Via these trans-national and comparative paradigms, historians are discovering new stories to be told, and filling out our understanding of how our world came to be. In the words of two-time Pulitzer Prize winner, Bernard Bailyn:

“This broad perspective is no doubt only one of several ways of viewing comprehensively the development of the peoples of the Western world in the early modern period, and no doubt it will in time be superseded by or absorbed into other formulations. But at this stage it seems to organize freshly and coherently material that is otherwise scattered; the interactions and contrasts it reveals are illuminating; and for all its complexity, the world it comprehends has a unity that distinguishes it in the course of recorded history.”8 

Resources on the Atlantic World: 

  1. Francis Parkman, The Jesuits in North America in the Seventeenth-Century, (Boston, MA: Little, Brown, and Company, 1892), vi.

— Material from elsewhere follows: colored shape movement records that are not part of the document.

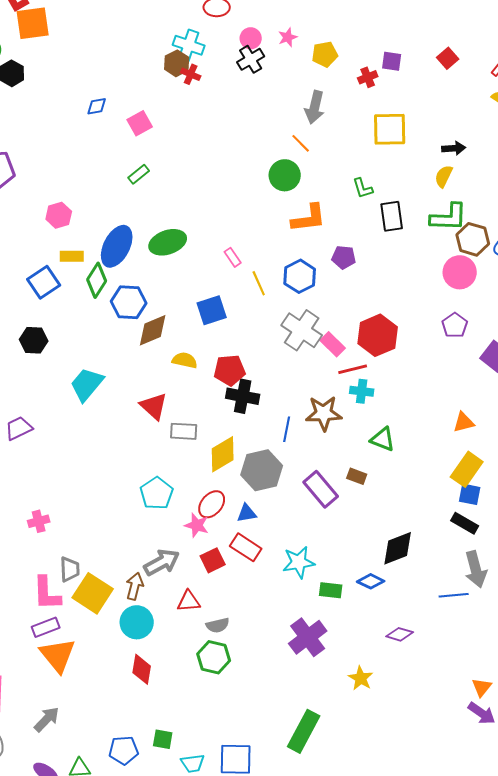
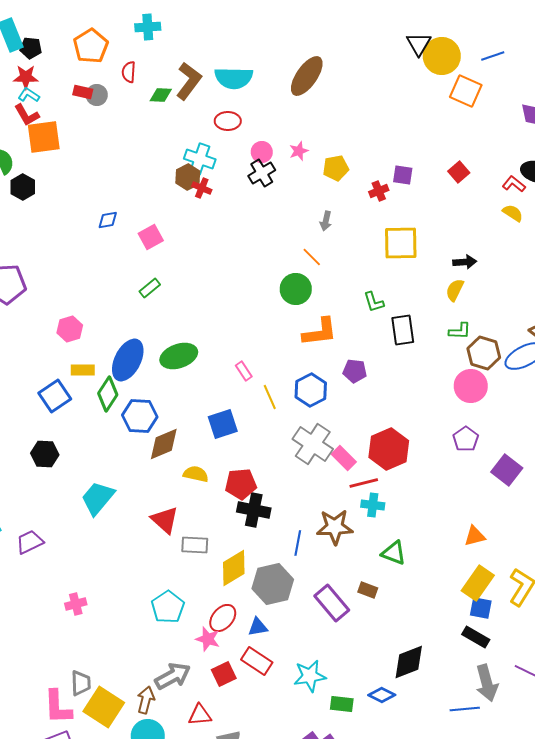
gray arrow: (315, 107) -> (326, 221), size x0.6
green L-shape: (449, 217) -> (460, 331), size x0.6
pink cross: (39, 521) -> (76, 604), moved

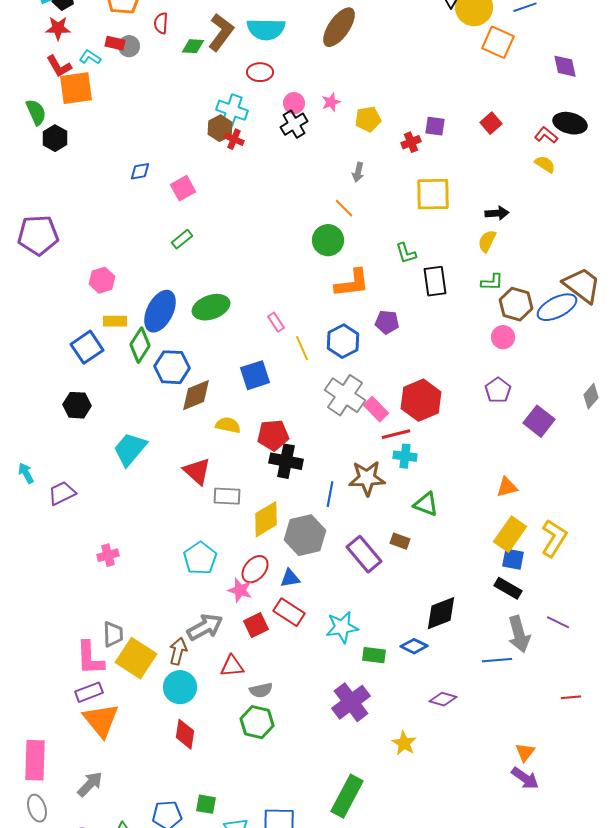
cyan L-shape: (29, 95) -> (90, 57), moved
pink circle: (471, 386) -> (503, 337), size x0.7

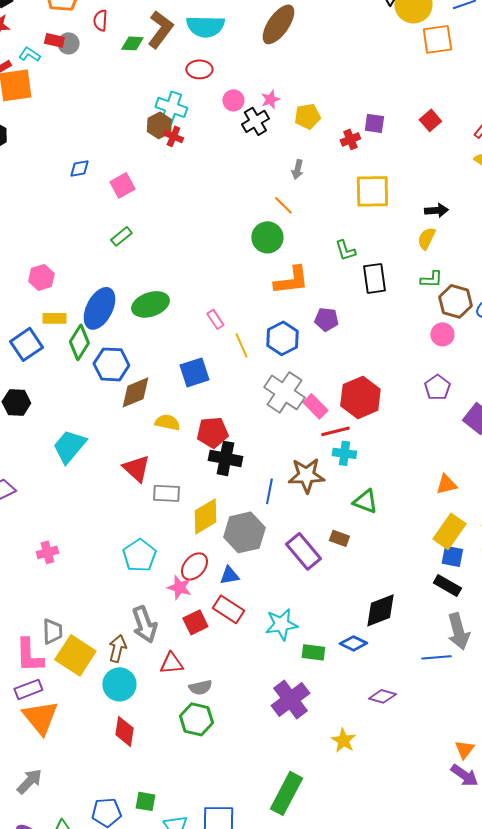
orange square: (498, 42) -> (437, 39), turned -32
black cross: (294, 124) -> (255, 121), moved
gray arrow: (205, 627) -> (144, 624), turned 99

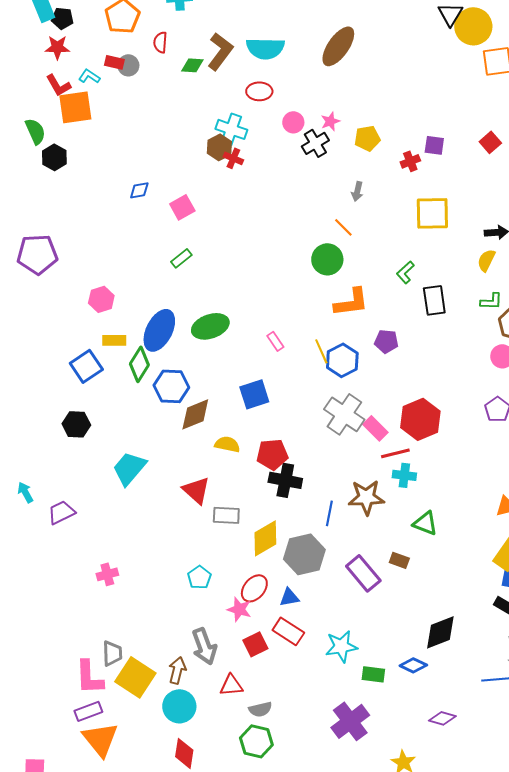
green L-shape: (345, 250) -> (405, 272), turned 65
yellow line: (241, 345) -> (321, 351), moved
cyan pentagon: (139, 555) -> (199, 577), size x0.7

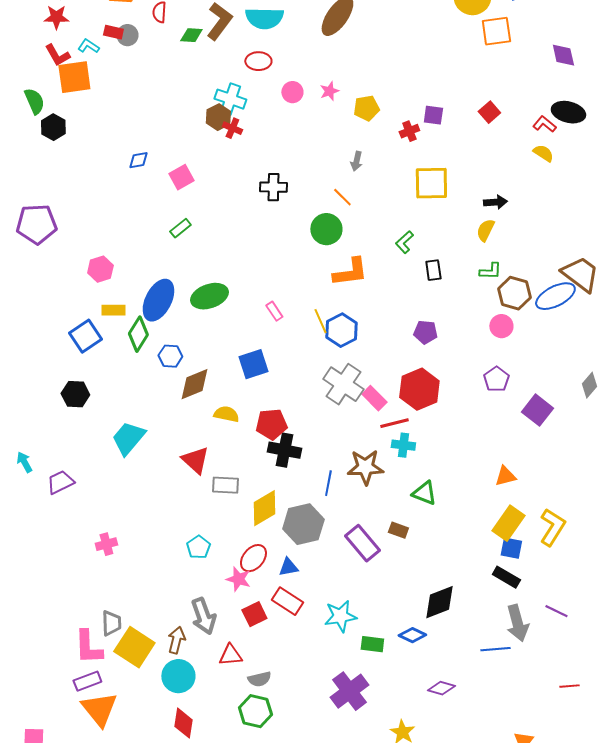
black cross: (315, 143) -> (273, 187), moved, turned 32
black rectangle: (434, 300) -> (433, 270), size x0.7
purple pentagon: (386, 341) -> (425, 332), moved
blue hexagon: (171, 386) -> (170, 356), size x0.7

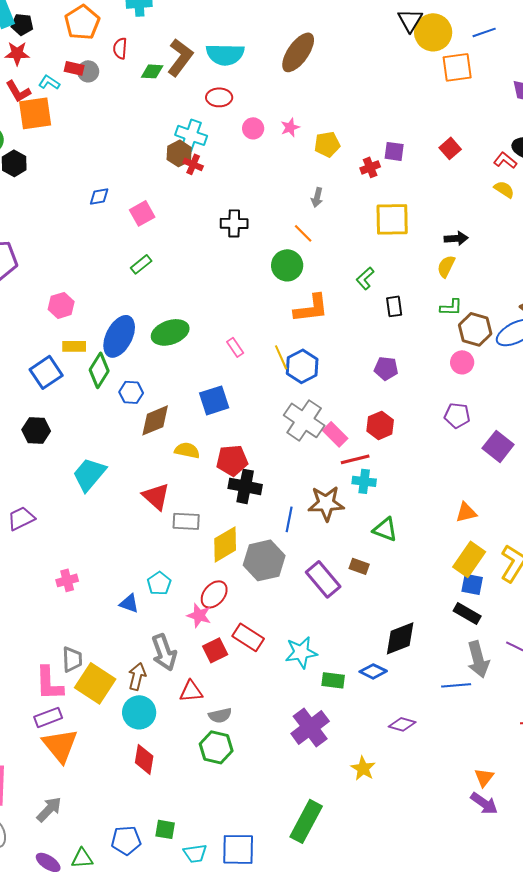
purple pentagon: (496, 379) -> (457, 415), turned -30
red hexagon: (419, 389) -> (380, 425), size x0.7
blue triangle: (288, 567) -> (129, 603), moved, turned 30

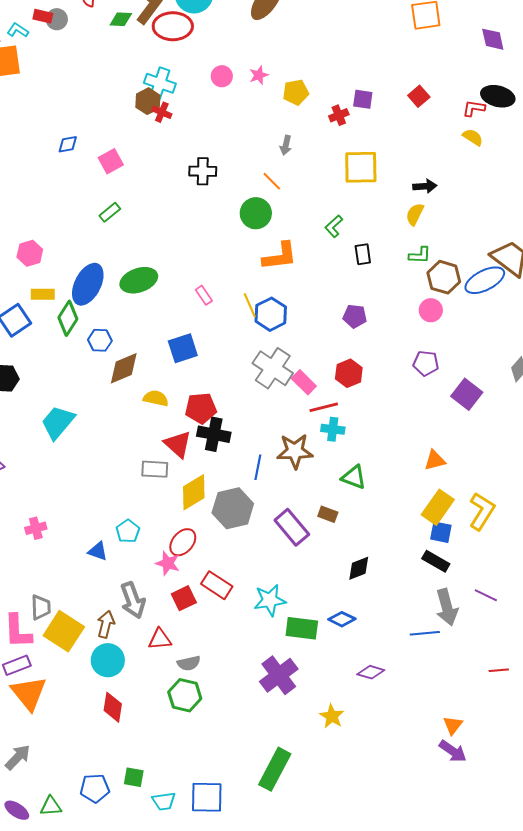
red ellipse: (219, 97) -> (173, 26), moved, size x1.5
red L-shape: (505, 160) -> (474, 108), turned -30
red triangle: (156, 496) -> (178, 444), moved
black diamond: (400, 638) -> (359, 568), moved, size x0.7
green rectangle: (333, 680) -> (302, 628), size x1.4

  2. Francis Parkman, Count Frontenac and New France under Louis XIV: France and England in North America (Boston: Little, Brown, and Company, 1903), vi.

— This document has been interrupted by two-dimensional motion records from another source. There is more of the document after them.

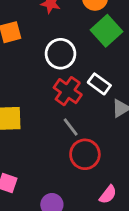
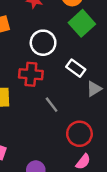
red cross: (68, 91) -> (31, 74), moved, turned -30
red circle: (85, 154) -> (79, 134), moved

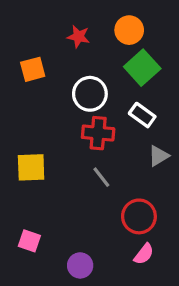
white rectangle: (76, 68) -> (142, 115), moved
red cross: (31, 74) -> (98, 133), moved

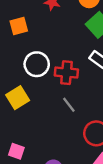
white circle: (90, 94) -> (37, 64), moved
yellow square: (31, 167) -> (18, 98), turned -30

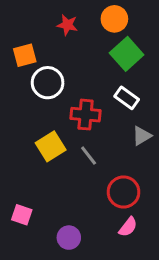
white circle: (37, 64) -> (48, 83), moved
yellow square: (18, 98) -> (51, 146), moved

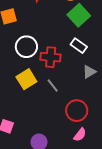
white circle: (48, 83) -> (26, 47), moved

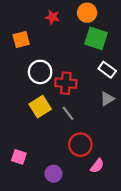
green square: (79, 15) -> (96, 38), turned -30
white rectangle: (79, 46) -> (107, 70), moved
red circle: (77, 111) -> (80, 145), moved

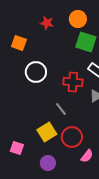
orange square: (21, 40) -> (19, 43), turned 35
red cross: (66, 83) -> (73, 82), moved
yellow square: (40, 107) -> (47, 132), moved

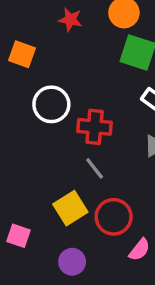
red cross: (73, 82) -> (95, 127), moved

  3. Parkman, The Jesuits in North America in the Seventeenth-Century, 207.
  4. William Bennett Munro, Crusaders of New France: A Chronicle of the Fleur-de-Lis in the Wilderness (New Haven, CT: Yale University Press, 1918), 2.
  5. Daniel Richter, The Ordeal of the Longhouse: The Peoples of the Iroquois League in the Era of European Colonization (Chapel Hill: The University of North Carolina Press, 1992), viii.
  6. John H. Elltiot, Colonial Identity in the Atlantic World, 1500-1800, ed. Nicholas Canny and Anthony Pagden (Princeton: Princeton University Press, 1987, 3.
  7. The British Atlantic World, 1500-1800, Second Edition. Edited by David Armitage and Michael J. Braddick (New York: Palgrave Macmillan, 2009, 1.
  8. Bernard Bailyn, The British Atlantic World, 1500-1800, Second Edition. Edited by David Armitage and Michael J. Braddick (New York: Palgrave Macmillan, 2009), xix-xx.